- Cover of the first volume

ぼくは麻理のなか (Boku wa Mari no Naka)
- Genre: Drama, mystery
- Written by: Shūzō Oshimi
- Published by: Futabasha
- English publisher: NA: Crunchyroll; Denpa; ;
- Imprint: Action Comics
- Magazine: Manga Action
- Original run: March 6, 2012 – September 6, 2016
- Volumes: 9
- Directed by: Sumisu; Hatsuki Yokoo; Hiroto Totsuka;
- Written by: Yūko Shimoda
- Music by: Shiggy Jr.
- Original network: Fuji TV
- Original run: March 31, 2017
- Episodes: 8

= Inside Mari =

Japanese manga series

Inside Mari (ぼくは麻理のなか, Boku wa Mari no Naka) is a Japanese manga series written and illustrated by Shūzō Oshimi. It was serialized in Futabasha's Manga Action from March 2012 to September 2016, and published in nine volumes. An eight-episode television drama adaptation from Fuji TV was released in March 2017.

==Plot==
An existential deconstruction of the body swap and yuri genres, the basic premise is initially presented as college dropout Isao Komori waking up in the body of high-school girl Mari Yoshizaki, only to find his college self still exists. As the story unfolds, as Komori bonds with fellow student Yori Kakiguchi (who is in love with Mari), they find out the real reason of the body swap is completely different from what they had imagined.

==Media==
===Manga===
The series is written and illustrated by Shūzō Oshimi. It started serialization in Manga Action on March 6, 2012. The series ended in Manga Action on September 6, 2016. The series was published in nine tankōbon volumes.

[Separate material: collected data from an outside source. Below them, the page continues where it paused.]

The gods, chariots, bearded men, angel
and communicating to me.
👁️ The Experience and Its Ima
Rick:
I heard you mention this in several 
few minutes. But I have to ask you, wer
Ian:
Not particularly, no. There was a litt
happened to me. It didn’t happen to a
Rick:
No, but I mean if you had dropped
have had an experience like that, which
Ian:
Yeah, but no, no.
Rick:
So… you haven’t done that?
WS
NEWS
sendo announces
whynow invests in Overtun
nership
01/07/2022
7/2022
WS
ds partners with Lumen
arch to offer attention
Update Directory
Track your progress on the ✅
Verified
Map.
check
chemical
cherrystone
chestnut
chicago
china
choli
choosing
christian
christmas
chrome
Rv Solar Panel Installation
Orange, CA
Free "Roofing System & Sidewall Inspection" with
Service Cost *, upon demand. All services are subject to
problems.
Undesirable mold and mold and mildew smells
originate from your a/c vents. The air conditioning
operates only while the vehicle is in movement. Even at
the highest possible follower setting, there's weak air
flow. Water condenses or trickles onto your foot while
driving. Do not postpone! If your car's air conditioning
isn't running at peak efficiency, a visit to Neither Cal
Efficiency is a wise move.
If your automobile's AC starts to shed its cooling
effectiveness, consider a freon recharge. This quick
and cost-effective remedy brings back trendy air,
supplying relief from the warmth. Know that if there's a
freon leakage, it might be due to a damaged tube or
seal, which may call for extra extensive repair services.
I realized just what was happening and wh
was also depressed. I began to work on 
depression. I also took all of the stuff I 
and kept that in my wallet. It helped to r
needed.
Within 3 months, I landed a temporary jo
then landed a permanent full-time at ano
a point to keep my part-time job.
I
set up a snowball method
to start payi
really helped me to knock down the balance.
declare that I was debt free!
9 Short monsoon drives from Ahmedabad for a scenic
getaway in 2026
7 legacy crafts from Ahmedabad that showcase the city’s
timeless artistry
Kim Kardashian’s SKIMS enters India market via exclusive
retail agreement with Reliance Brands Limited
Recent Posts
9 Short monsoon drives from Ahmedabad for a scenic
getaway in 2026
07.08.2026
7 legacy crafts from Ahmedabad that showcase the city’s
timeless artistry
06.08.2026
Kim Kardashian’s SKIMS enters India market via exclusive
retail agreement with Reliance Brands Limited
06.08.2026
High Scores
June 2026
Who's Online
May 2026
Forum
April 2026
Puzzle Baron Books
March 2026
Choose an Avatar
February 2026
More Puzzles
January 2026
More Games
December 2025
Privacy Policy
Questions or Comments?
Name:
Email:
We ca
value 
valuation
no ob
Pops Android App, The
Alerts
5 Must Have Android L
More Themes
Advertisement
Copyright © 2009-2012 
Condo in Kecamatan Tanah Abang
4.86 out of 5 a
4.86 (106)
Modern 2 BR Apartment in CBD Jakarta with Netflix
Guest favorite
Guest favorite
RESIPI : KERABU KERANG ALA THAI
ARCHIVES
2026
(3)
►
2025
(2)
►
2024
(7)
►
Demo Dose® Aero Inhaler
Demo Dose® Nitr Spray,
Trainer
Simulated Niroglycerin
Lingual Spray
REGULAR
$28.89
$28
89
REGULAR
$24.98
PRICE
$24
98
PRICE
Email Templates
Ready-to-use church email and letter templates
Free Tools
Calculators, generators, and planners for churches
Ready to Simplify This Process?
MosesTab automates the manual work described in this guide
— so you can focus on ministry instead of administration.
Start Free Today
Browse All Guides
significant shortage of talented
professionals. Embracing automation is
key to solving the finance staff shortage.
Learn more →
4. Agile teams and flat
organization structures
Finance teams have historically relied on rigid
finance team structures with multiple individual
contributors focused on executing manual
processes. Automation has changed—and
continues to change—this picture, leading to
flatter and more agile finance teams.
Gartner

In January 2014, Crunchyroll announced that they would release chapters of the series simultaneously with the Japanese release on their Crunchyroll Manga service. In August 2018, Denpa announced they licensed the series for digital and print releases.

====Volumes====

| No. | Original release date | Original ISBN | English release date | English ISBN |
|---|---|---|---|---|
| 1 | December 7, 2012 | 978-4-57-584170-1 | November 6, 2018 | 978-1-63-442900-9 |
| 2 | August 9, 2013 | 978-4-57-584268-5 | January 29, 2019 | 978-1-63-442902-3 |
| 3 | June 9, 2014 | 978-4-57-584419-1 | March 26, 2019 | 978-1-63-442904-7 |
| 4 | November 28, 2014 | 978-4-57-584538-9 | May 21, 2019 | 978-1-63-442906-1 |
| 5 | March 27, 2015 | 978-4-57-584596-9 | September 24, 2019 | 978-1-63-442908-5 |
| 6 | August 10, 2015 | 978-4-57-584666-9 | March 10, 2020 | 978-1-63-442910-8 |
| 7 | December 9, 2015 | 978-4-57-584726-0 | March 9, 2021 | 978-1-63-442912-2 |
| 8 | May 9, 2016 | 978-4-57-584795-6 | December 21, 2021 | 978-1-63-442914-6 |
| 9 | September 28, 2016 | 978-4-57-584856-4 | March 2, 2023 | 978-1-63-442917-7 |

===TV drama===
A live-action television drama adaptation was announced by Fuji TV in March 2017. It was eight episodes in length and was released on Fuji TV's streaming service on March 31, 2017. The series was directed by Sumisu, Hatsuki Yokoo, and Hiroto Totsuka, with Yūko Shimoda writing the scripts, and Shiggy Jr. performing the main theme. Elaiza Ikeda and Ryo Yoshizawa performed the lead roles.

==Reception==
===Critical response===
Ross Locksley from UK Anime Network praised the first volume for the story and art, calling it a "pretty fine read". Nicholas Dupree from Anime News Network also offered praise to the story, while criticizing the main character as "instantly unlikable".

===Kinokuniya removal===

In July 2020, the Sydney branch of Books Kinokuniya removed the series, along with six others, from its store following a written complaint by politician Connie Bonaros that they violate Australia's child pornography laws. In a statement to Anime News Network, the Sydney store stated that due to the concerns, the books were required to be classified by the Australian Classification Board. Due to this, the store could not sell the series until it was properly classified.